• [What to do]:
Copy out the records again. Change nothing.

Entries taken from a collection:
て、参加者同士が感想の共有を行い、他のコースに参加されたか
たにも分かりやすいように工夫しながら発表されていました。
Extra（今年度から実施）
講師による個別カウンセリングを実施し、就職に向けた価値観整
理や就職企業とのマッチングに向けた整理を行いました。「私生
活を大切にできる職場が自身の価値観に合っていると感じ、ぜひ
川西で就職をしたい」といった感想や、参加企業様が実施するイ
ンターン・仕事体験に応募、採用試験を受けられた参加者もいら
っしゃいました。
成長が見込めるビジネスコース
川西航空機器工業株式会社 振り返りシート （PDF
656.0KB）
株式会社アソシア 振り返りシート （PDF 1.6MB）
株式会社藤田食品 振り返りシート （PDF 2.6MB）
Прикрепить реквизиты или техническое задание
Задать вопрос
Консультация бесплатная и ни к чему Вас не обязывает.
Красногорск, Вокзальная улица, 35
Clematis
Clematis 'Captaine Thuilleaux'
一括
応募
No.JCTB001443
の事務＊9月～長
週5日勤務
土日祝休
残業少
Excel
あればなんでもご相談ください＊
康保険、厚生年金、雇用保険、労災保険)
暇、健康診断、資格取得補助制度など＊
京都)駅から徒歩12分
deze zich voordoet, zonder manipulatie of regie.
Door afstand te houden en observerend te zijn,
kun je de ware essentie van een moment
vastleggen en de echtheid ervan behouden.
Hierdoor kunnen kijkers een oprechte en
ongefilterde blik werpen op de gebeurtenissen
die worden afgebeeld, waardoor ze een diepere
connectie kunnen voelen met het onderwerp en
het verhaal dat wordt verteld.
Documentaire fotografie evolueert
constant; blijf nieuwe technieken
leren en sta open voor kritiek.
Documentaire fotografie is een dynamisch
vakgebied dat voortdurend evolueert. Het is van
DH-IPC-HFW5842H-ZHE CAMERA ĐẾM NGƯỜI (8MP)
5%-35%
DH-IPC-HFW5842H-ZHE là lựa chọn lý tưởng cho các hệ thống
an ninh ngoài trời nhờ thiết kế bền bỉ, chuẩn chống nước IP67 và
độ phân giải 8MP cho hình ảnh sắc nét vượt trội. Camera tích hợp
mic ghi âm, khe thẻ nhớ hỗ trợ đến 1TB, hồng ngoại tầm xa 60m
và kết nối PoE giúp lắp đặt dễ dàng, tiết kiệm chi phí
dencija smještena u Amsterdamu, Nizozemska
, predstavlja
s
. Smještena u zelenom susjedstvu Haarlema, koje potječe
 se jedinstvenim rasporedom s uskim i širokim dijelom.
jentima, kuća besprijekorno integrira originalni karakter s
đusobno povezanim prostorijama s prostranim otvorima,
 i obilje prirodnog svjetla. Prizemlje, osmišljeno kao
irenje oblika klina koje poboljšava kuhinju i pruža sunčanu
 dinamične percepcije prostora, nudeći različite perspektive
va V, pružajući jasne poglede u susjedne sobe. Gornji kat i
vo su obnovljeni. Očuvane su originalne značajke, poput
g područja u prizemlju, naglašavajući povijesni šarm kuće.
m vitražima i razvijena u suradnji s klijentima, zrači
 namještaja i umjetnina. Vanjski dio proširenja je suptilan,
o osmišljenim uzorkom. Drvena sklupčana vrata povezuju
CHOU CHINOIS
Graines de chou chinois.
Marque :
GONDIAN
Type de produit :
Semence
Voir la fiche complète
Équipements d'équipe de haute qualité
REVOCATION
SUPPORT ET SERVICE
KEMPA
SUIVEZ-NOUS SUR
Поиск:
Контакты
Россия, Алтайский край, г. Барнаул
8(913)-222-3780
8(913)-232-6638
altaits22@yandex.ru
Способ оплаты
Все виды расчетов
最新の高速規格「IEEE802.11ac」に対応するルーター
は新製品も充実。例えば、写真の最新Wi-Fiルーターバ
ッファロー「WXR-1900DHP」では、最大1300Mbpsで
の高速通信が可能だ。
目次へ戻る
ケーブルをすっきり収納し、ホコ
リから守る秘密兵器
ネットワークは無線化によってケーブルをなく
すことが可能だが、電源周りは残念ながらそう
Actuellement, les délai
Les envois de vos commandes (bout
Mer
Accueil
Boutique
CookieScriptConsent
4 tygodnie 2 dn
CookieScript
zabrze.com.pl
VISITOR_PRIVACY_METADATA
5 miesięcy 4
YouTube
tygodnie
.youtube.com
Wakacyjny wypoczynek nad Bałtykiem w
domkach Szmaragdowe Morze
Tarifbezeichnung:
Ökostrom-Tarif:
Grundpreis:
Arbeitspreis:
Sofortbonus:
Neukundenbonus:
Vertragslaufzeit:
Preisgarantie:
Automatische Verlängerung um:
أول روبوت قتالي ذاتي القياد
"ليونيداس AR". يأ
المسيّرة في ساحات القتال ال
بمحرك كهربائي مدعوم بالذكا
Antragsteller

• [Reply to the task]:
て、参加者同士が感想の共有を行い、他のコースに参加されたか
たにも分かりやすいように工夫しながら発表されていました。
Extra（今年度から実施）
講師による個別カウンセリングを実施し、就職に向けた価値観整
理や就職企業とのマッチングに向けた整理を行いました。「私生
活を大切にできる職場が自身の価値観に合っていると感じ、ぜひ
川西で就職をしたい」といった感想や、参加企業様が実施するイ
ンターン・仕事体験に応募、採用試験を受けられた参加者もいら
っしゃいました。
成長が見込めるビジネスコース
川西航空機器工業株式会社 振り返りシート （PDF
656.0KB）
株式会社アソシア 振り返りシート （PDF 1.6MB）
株式会社藤田食品 振り返りシート （PDF 2.6MB）
Прикрепить реквизиты или техническое задание
Задать вопрос
Консультация бесплатная и ни к чему Вас не обязывает.
Красногорск, Вокзальная улица, 35
Clematis
Clematis 'Captaine Thuilleaux'
一括
応募
No.JCTB001443
の事務＊9月～長
週5日勤務
土日祝休
残業少
Excel
あればなんでもご相談ください＊
康保険、厚生年金、雇用保険、労災保険)
暇、健康診断、資格取得補助制度など＊
京都)駅から徒歩12分
deze zich voordoet, zonder manipulatie of regie.
Door afstand te houden en observerend te zijn,
kun je de ware essentie van een moment
vastleggen en de echtheid ervan behouden.
Hierdoor kunnen kijkers een oprechte en
ongefilterde blik werpen op de gebeurtenissen
die worden afgebeeld, waardoor ze een diepere
connectie kunnen voelen met het onderwerp en
het verhaal dat wordt verteld.
Documentaire fotografie evolueert
constant; blijf nieuwe technieken
leren en sta open voor kritiek.
Documentaire fotografie is een dynamisch
vakgebied dat voortdurend evolueert. Het is van
DH-IPC-HFW5842H-ZHE CAMERA ĐẾM NGƯỜI (8MP)
5%-35%
DH-IPC-HFW5842H-ZHE là lựa chọn lý tưởng cho các hệ thống
an ninh ngoài trời nhờ thiết kế bền bỉ, chuẩn chống nước IP67 và
độ phân giải 8MP cho hình ảnh sắc nét vượt trội. Camera tích hợp
mic ghi âm, khe thẻ nhớ hỗ trợ đến 1TB, hồng ngoại tầm xa 60m
và kết nối PoE giúp lắp đặt dễ dàng, tiết kiệm chi phí
dencija smještena u Amsterdamu, Nizozemska
, predstavlja
s
. Smještena u zelenom susjedstvu Haarlema, koje potječe
 se jedinstvenim rasporedom s uskim i širokim dijelom.
jentima, kuća besprijekorno integrira originalni karakter s
đusobno povezanim prostorijama s prostranim otvorima,
 i obilje prirodnog svjetla. Prizemlje, osmišljeno kao
irenje oblika klina koje poboljšava kuhinju i pruža sunčanu
 dinamične percepcije prostora, nudeći različite perspektive
va V, pružajući jasne poglede u susjedne sobe. Gornji kat i
vo su obnovljeni. Očuvane su originalne značajke, poput
g područja u prizemlju, naglašavajući povijesni šarm kuće.
m vitražima i razvijena u suradnji s klijentima, zrači
 namještaja i umjetnina. Vanjski dio proširenja je suptilan,
o osmišljenim uzorkom. Drvena sklupčana vrata povezuju
CHOU CHINOIS
Graines de chou chinois.
Marque :
GONDIAN
Type de produit :
Semence
Voir la fiche complète
Équipements d'équipe de haute qualité
REVOCATION
SUPPORT ET SERVICE
KEMPA
SUIVEZ-NOUS SUR
Поиск:
Контакты
Россия, Алтайский край, г. Барнаул
8(913)-222-3780
8(913)-232-6638
altaits22@yandex.ru
Способ оплаты
Все виды расчетов
最新の高速規格「IEEE802.11ac」に対応するルーター
は新製品も充実。例えば、写真の最新Wi-Fiルーターバ
ッファロー「WXR-1900DHP」では、最大1300Mbpsで
の高速通信が可能だ。
目次へ戻る
ケーブルをすっきり収納し、ホコ
リから守る秘密兵器
ネットワークは無線化によってケーブルをなく
すことが可能だが、電源周りは残念ながらそう
Actuellement, les délai
Les envois de vos commandes (bout
Mer
Accueil
Boutique
CookieScriptConsent
4 tygodnie 2 dn
CookieScript
zabrze.com.pl
VISITOR_PRIVACY_METADATA
5 miesięcy 4
YouTube
tygodnie
.youtube.com
Wakacyjny wypoczynek nad Bałtykiem w
domkach Szmaragdowe Morze
Tarifbezeichnung:
Ökostrom-Tarif:
Grundpreis:
Arbeitspreis:
Sofortbonus:
Neukundenbonus:
Vertragslaufzeit:
Preisgarantie:
Automatische Verlängerung um:
أول روبوت قتالي ذاتي القياد
"ليونيداس AR". يأ
المسيّرة في ساحات القتال ال
بمحرك كهربائي مدعوم بالذكا
Antragsteller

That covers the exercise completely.